▶ **Work required**: Work through the entries that follow and state how many lines contain the word "logo". Only the number is wanted.
Segment Start: Data
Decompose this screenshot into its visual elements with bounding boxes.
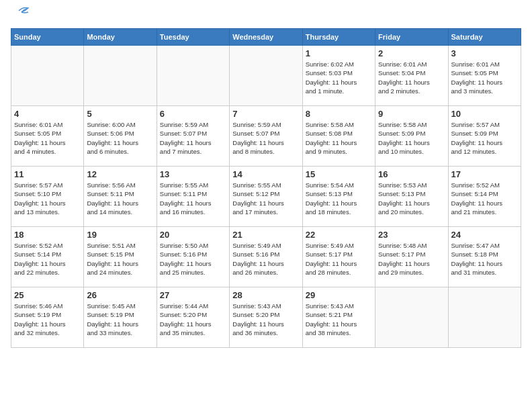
daylight-text-line1: Daylight: 11 hours <box>306 78 372 87</box>
calendar-table: SundayMondayTuesdayWednesdayThursdayFrid… <box>11 28 521 348</box>
day-info: Sunrise: 5:56 AMSunset: 5:11 PMDaylight:… <box>87 181 153 216</box>
daylight-text-line1: Daylight: 11 hours <box>87 259 153 268</box>
day-number: 9 <box>378 109 445 119</box>
calendar-week-row: 25Sunrise: 5:46 AMSunset: 5:19 PMDayligh… <box>11 287 521 348</box>
day-info: Sunrise: 5:57 AMSunset: 5:09 PMDaylight:… <box>451 120 518 156</box>
daylight-text-line1: Daylight: 11 hours <box>160 199 226 208</box>
sunrise-text: Sunrise: 5:52 AM <box>451 181 518 189</box>
calendar-day-cell: 22Sunrise: 5:49 AMSunset: 5:17 PMDayligh… <box>302 227 375 287</box>
day-number: 19 <box>87 230 153 240</box>
day-number: 26 <box>87 290 153 300</box>
sunset-text: Sunset: 5:14 PM <box>14 250 81 259</box>
calendar-day-cell <box>11 46 84 106</box>
sunrise-text: Sunrise: 5:59 AM <box>160 120 226 129</box>
calendar-day-cell: 21Sunrise: 5:49 AMSunset: 5:16 PMDayligh… <box>230 227 302 287</box>
sunset-text: Sunset: 5:18 PM <box>451 250 518 259</box>
day-number: 6 <box>160 109 226 119</box>
sunrise-text: Sunrise: 5:49 AM <box>232 241 299 250</box>
calendar-week-row: 11Sunrise: 5:57 AMSunset: 5:10 PMDayligh… <box>11 167 521 227</box>
daylight-text-line2: and 12 minutes. <box>451 147 518 156</box>
sunset-text: Sunset: 5:20 PM <box>232 310 299 319</box>
day-info: Sunrise: 5:55 AMSunset: 5:11 PMDaylight:… <box>160 181 226 216</box>
calendar-day-cell <box>230 46 302 106</box>
daylight-text-line1: Daylight: 11 hours <box>232 138 299 147</box>
sunset-text: Sunset: 5:13 PM <box>378 189 445 198</box>
sunset-text: Sunset: 5:03 PM <box>306 68 372 77</box>
day-info: Sunrise: 5:59 AMSunset: 5:07 PMDaylight:… <box>160 120 226 156</box>
daylight-text-line2: and 33 minutes. <box>87 328 153 337</box>
sunset-text: Sunset: 5:21 PM <box>306 310 372 319</box>
sunrise-text: Sunrise: 5:55 AM <box>160 181 226 189</box>
day-info: Sunrise: 5:49 AMSunset: 5:16 PMDaylight:… <box>232 241 299 277</box>
weekday-header-cell: Wednesday <box>230 29 302 46</box>
calendar-day-cell: 20Sunrise: 5:50 AMSunset: 5:16 PMDayligh… <box>157 227 229 287</box>
day-number: 29 <box>306 290 372 300</box>
sunset-text: Sunset: 5:07 PM <box>232 129 299 138</box>
daylight-text-line1: Daylight: 11 hours <box>87 199 153 208</box>
calendar-day-cell: 24Sunrise: 5:47 AMSunset: 5:18 PMDayligh… <box>448 227 521 287</box>
daylight-text-line2: and 16 minutes. <box>160 208 226 216</box>
calendar-day-cell: 6Sunrise: 5:59 AMSunset: 5:07 PMDaylight… <box>157 106 229 167</box>
calendar-day-cell: 29Sunrise: 5:43 AMSunset: 5:21 PMDayligh… <box>302 287 375 348</box>
sunrise-text: Sunrise: 5:52 AM <box>14 241 81 250</box>
daylight-text-line2: and 4 minutes. <box>14 147 81 156</box>
day-number: 7 <box>232 109 299 119</box>
sunrise-text: Sunrise: 5:43 AM <box>306 302 372 310</box>
day-info: Sunrise: 5:57 AMSunset: 5:10 PMDaylight:… <box>14 181 81 216</box>
daylight-text-line2: and 1 minute. <box>306 87 372 95</box>
sunrise-text: Sunrise: 5:59 AM <box>232 120 299 129</box>
weekday-header-cell: Tuesday <box>157 29 229 46</box>
sunrise-text: Sunrise: 5:46 AM <box>14 302 81 310</box>
sunset-text: Sunset: 5:17 PM <box>378 250 445 259</box>
day-number: 20 <box>160 230 226 240</box>
daylight-text-line2: and 8 minutes. <box>232 147 299 156</box>
sunrise-text: Sunrise: 6:02 AM <box>306 60 372 68</box>
daylight-text-line1: Daylight: 11 hours <box>451 138 518 147</box>
day-number: 11 <box>14 169 81 179</box>
sunrise-text: Sunrise: 5:58 AM <box>306 120 372 129</box>
daylight-text-line1: Daylight: 11 hours <box>306 199 372 208</box>
day-info: Sunrise: 6:00 AMSunset: 5:06 PMDaylight:… <box>87 120 153 156</box>
daylight-text-line1: Daylight: 11 hours <box>378 78 445 87</box>
day-number: 15 <box>306 169 372 179</box>
daylight-text-line1: Daylight: 11 hours <box>306 138 372 147</box>
sunrise-text: Sunrise: 5:58 AM <box>378 120 445 129</box>
sunset-text: Sunset: 5:11 PM <box>160 189 226 198</box>
day-info: Sunrise: 5:43 AMSunset: 5:21 PMDaylight:… <box>306 302 372 337</box>
calendar-day-cell: 5Sunrise: 6:00 AMSunset: 5:06 PMDaylight… <box>84 106 157 167</box>
daylight-text-line2: and 18 minutes. <box>306 208 372 216</box>
daylight-text-line2: and 28 minutes. <box>306 268 372 277</box>
sunrise-text: Sunrise: 5:47 AM <box>451 241 518 250</box>
page-header <box>11 11 521 20</box>
sunrise-text: Sunrise: 6:01 AM <box>14 120 81 129</box>
day-number: 14 <box>232 169 299 179</box>
day-info: Sunrise: 5:58 AMSunset: 5:08 PMDaylight:… <box>306 120 372 156</box>
daylight-text-line1: Daylight: 11 hours <box>14 199 81 208</box>
calendar-day-cell: 4Sunrise: 6:01 AMSunset: 5:05 PMDaylight… <box>11 106 84 167</box>
logo-bird-icon <box>12 5 31 20</box>
sunrise-text: Sunrise: 5:50 AM <box>160 241 226 250</box>
calendar-day-cell: 3Sunrise: 6:01 AMSunset: 5:05 PMDaylight… <box>448 46 521 106</box>
sunset-text: Sunset: 5:19 PM <box>14 310 81 319</box>
calendar-day-cell: 8Sunrise: 5:58 AMSunset: 5:08 PMDaylight… <box>302 106 375 167</box>
sunset-text: Sunset: 5:05 PM <box>451 68 518 77</box>
daylight-text-line2: and 35 minutes. <box>160 328 226 337</box>
daylight-text-line1: Daylight: 11 hours <box>451 199 518 208</box>
sunset-text: Sunset: 5:08 PM <box>306 129 372 138</box>
day-number: 8 <box>306 109 372 119</box>
daylight-text-line2: and 25 minutes. <box>160 268 226 277</box>
sunrise-text: Sunrise: 5:56 AM <box>87 181 153 189</box>
day-info: Sunrise: 5:51 AMSunset: 5:15 PMDaylight:… <box>87 241 153 277</box>
day-info: Sunrise: 5:52 AMSunset: 5:14 PMDaylight:… <box>451 181 518 216</box>
daylight-text-line2: and 32 minutes. <box>14 328 81 337</box>
sunrise-text: Sunrise: 5:45 AM <box>87 302 153 310</box>
sunset-text: Sunset: 5:11 PM <box>87 189 153 198</box>
logo <box>11 11 31 20</box>
sunrise-text: Sunrise: 5:51 AM <box>87 241 153 250</box>
calendar-day-cell: 2Sunrise: 6:01 AMSunset: 5:04 PMDaylight… <box>375 46 448 106</box>
calendar-day-cell <box>448 287 521 348</box>
calendar-day-cell: 14Sunrise: 5:55 AMSunset: 5:12 PMDayligh… <box>230 167 302 227</box>
daylight-text-line1: Daylight: 11 hours <box>451 259 518 268</box>
daylight-text-line1: Daylight: 11 hours <box>232 199 299 208</box>
calendar-day-cell <box>375 287 448 348</box>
Segment End: Data
▶ **Response to the task**: 2